« Face au dérèglement climatique, l’eau est plus que jamais un bien commun précieux » selon Hervé Paul, vice-président de la FNCCR (Fédération nationale des collectivités concédantes et régies) en charge du cycle de l’eau et président de la régie publique Eau d’Azur. Principaux extraits d’un entretien avec Danièle Licata, publié par la revue des collectivités locales. Hervé Paul pointe les atouts d’une gestion publique et responsable face à la crise climatique. La réutilisation des eaux usées n’est pas la solution miracle, indique-t-il aussi.
La gestion publique de l’eau gagne du terrain en France.
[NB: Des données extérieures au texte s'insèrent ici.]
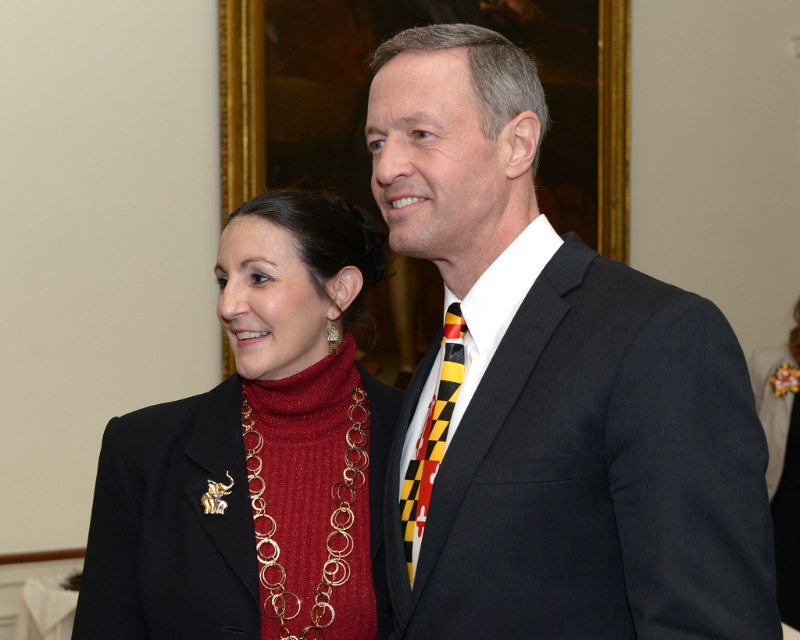 Question: Which object appears closest to the camera in this image?

Choices:
 (A) velvet burgundy dress at right
 (B) shiny gold necklace at center

Answer: (B)

Question: Among these points, which one is nearest to the camera?

Choices:
 (A) (796, 362)
 (B) (430, 452)

Answer: (B)

Question: In this image, where is black suit at center located relative to shiny gold necklace at center?

Choices:
 (A) above
 (B) below

Answer: (A)

Question: Which point is farther from the camera taking this photo?

Choices:
 (A) (420, 502)
 (B) (230, 529)

Answer: (B)

Question: Does black suit at center have a larger size compared to yellow and black striped tie at center?

Choices:
 (A) yes
 (B) no

Answer: (A)

Question: Can you confirm if shiny gold necklace at center is positioned to the right of velvet burgundy dress at right?

Choices:
 (A) yes
 (B) no

Answer: (B) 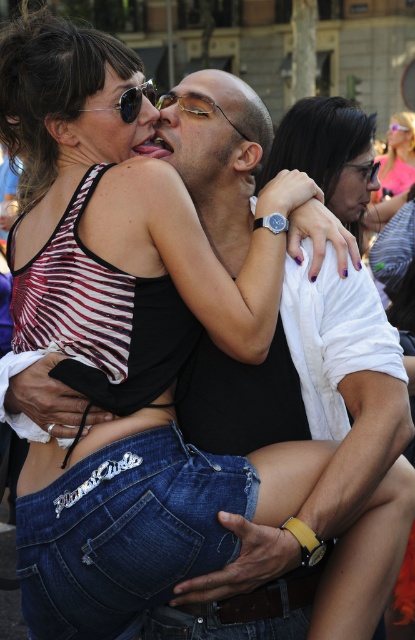 You are a photographer trying to capture a clear shot of both the matte black glasses at upper center and the matte black sunglasses at upper center in the scene. Since they are both at upper center, which one is positioned higher?

The matte black glasses at upper center is taller than the matte black sunglasses at upper center, so it is positioned higher.

You are a photographer trying to capture the perfect shot of the matte black glasses at upper center. Based on the coordinates provided, where should you position your camera to ensure the glasses are centered in the frame?

The matte black glasses at upper center are located at coordinates point (x=353, y=188), so positioning the camera to center the frame at those coordinates will ensure the glasses are centered. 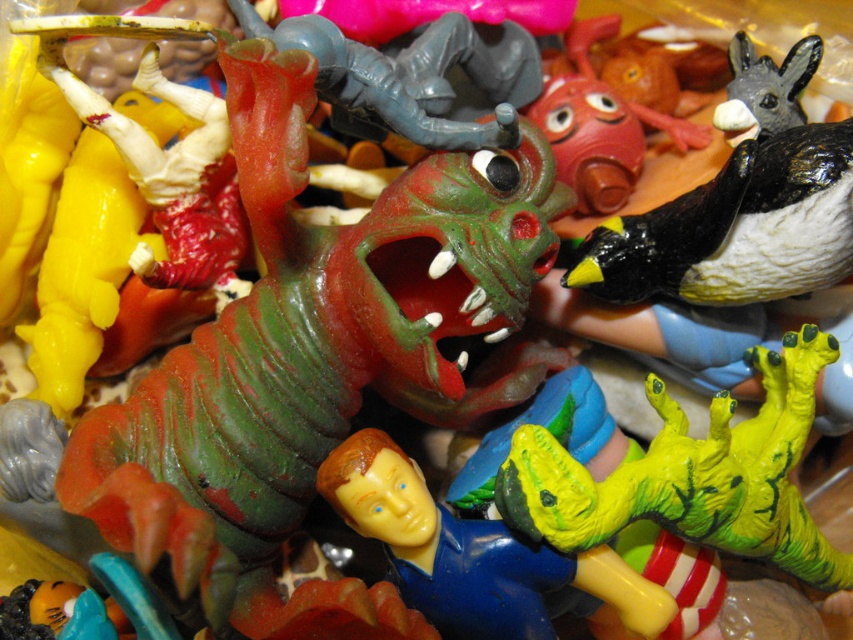 The image size is (853, 640). Find the location of `shiny black bird at center`. shiny black bird at center is located at coordinates (692, 476).

How far apart are shiny black bird at center and black matte penguin at upper right?

shiny black bird at center and black matte penguin at upper right are 4.77 inches apart.

At what (x,y) coordinates should I click in order to perform the action: click on shiny black bird at center. Please return your answer as a coordinate pair (x, y). Looking at the image, I should click on (692, 476).

At what (x,y) coordinates should I click in order to perform the action: click on shiny black bird at center. Please return your answer as a coordinate pair (x, y). This screenshot has width=853, height=640. Looking at the image, I should click on (692, 476).

Does point (801, 499) come closer to viewer compared to point (438, 612)?

No, (801, 499) is behind (438, 612).

Which is below, shiny black bird at center or yellow matte figure at center?

yellow matte figure at center is lower down.

At what (x,y) coordinates should I click in order to perform the action: click on shiny black bird at center. Please return your answer as a coordinate pair (x, y). The image size is (853, 640). Looking at the image, I should click on (692, 476).

Is black matte penguin at upper right behind yellow matte figure at center?

Yes, black matte penguin at upper right is behind yellow matte figure at center.

Is black matte penguin at upper right to the right of yellow matte figure at center from the viewer's perspective?

Indeed, black matte penguin at upper right is positioned on the right side of yellow matte figure at center.

Where is `black matte penguin at upper right`? The image size is (853, 640). black matte penguin at upper right is located at coordinates 735,228. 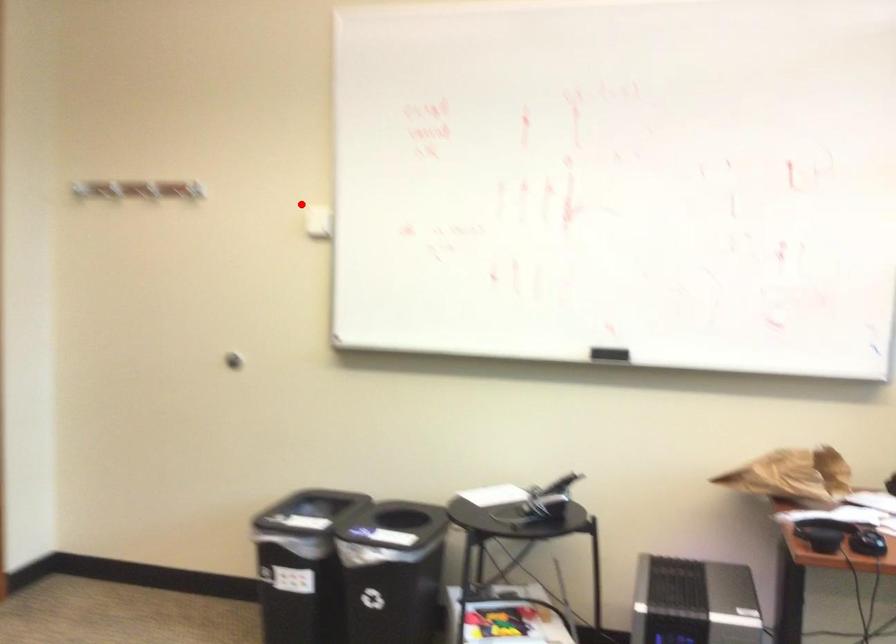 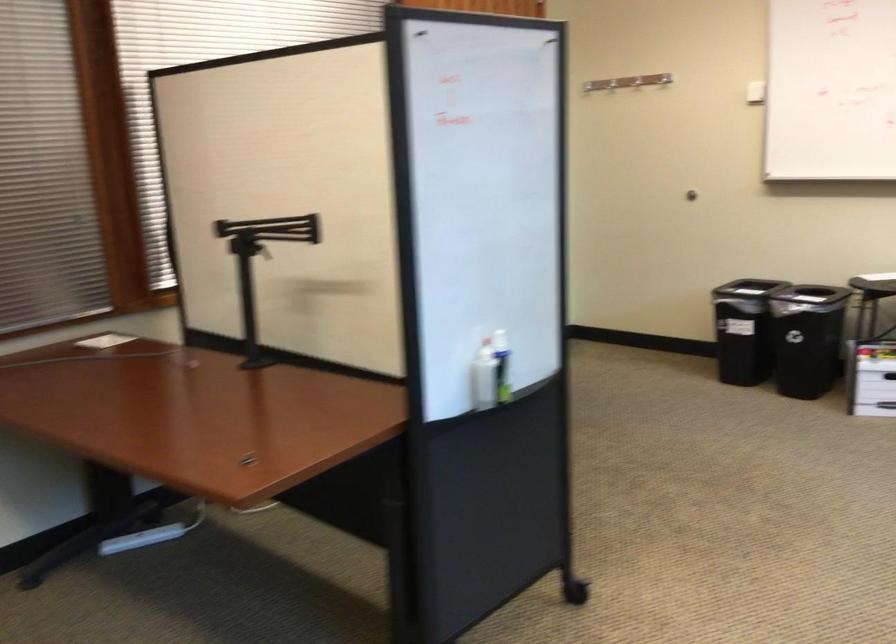 Question: I am providing you with two images of the same scene from different viewpoints. A red point is marked on the first image. At the location where the point appears in image 1, is it still visible in image 2?

Choices:
 (A) Yes
 (B) No

Answer: (A) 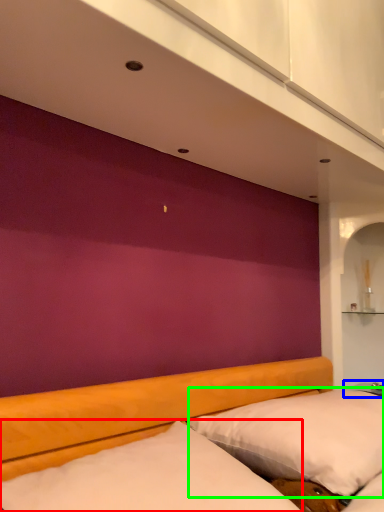 Question: Which object is the closest to the mattress (highlighted by a red box)? Choose among these: table (highlighted by a blue box) or pillow (highlighted by a green box).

Pourquoi la régie, tant pour la gestion de l’eau que celle de l’assainissement, séduit-elle ?
H.P. : La FNCCR rassemble à la fois des collectivités qui délèguent la gestion de l’eau potable et d’autres qui l’assurent en gestion publique. Effectivement, nous assistons à certaines reprises en régie (ou création société publique locale) emblématiques dans de grandes agglomérations françaises. Ces choix de gestion sont des gestes politiques qui relèvent d’une analyse des enjeux et objectifs propres à chaque collectivité. Parmi les motivations de ces choix exprimées par les collectivités, on retrouve la volonté de maîtrise des services, la prise en compte des enjeux locaux, le besoin de s’inscrire dans une logique de long terme en matière d’investissement, les retombées financières pour le territoire, la maîtrise des tarifs et l’implication citoyenne. Des élus considèrent que l’eau est un bien commun qui ne doit pas entrer dans une logique de marchandisation. Cela ne signifie pas que ces objectifs soient considérés comme incompatibles avec le modèle concessif et certains couples concédant / concessionnaire prouvent que c’est possible. Mais cela nécessite alors de consacrer de gros moyens pour piloter, suivre et surtout contrôler le concessionnaire pour réduire l’asymétrie d’information, évaluer la performance et l’efficience de l’exploitation, veiller à ce que les choix d’investissement relevant du concessionnaire visent bien les objectifs de sobriété et de durabilité. Inversement, la gestion publique n’est pas intrinsèquement performante ou engagée dans une logique de long terme si la collectivité n’établit pas une stratégie claire, s’isole et n’engage pas une démarche ambitieuse de qualité de service et d’autocontrôle. Dans tous les cas, même les bons outils peuvent être mal utilisés, d’où l’importance clef du rôle des élus et de leur implication dans la gestion des compétences de leurs collectivités.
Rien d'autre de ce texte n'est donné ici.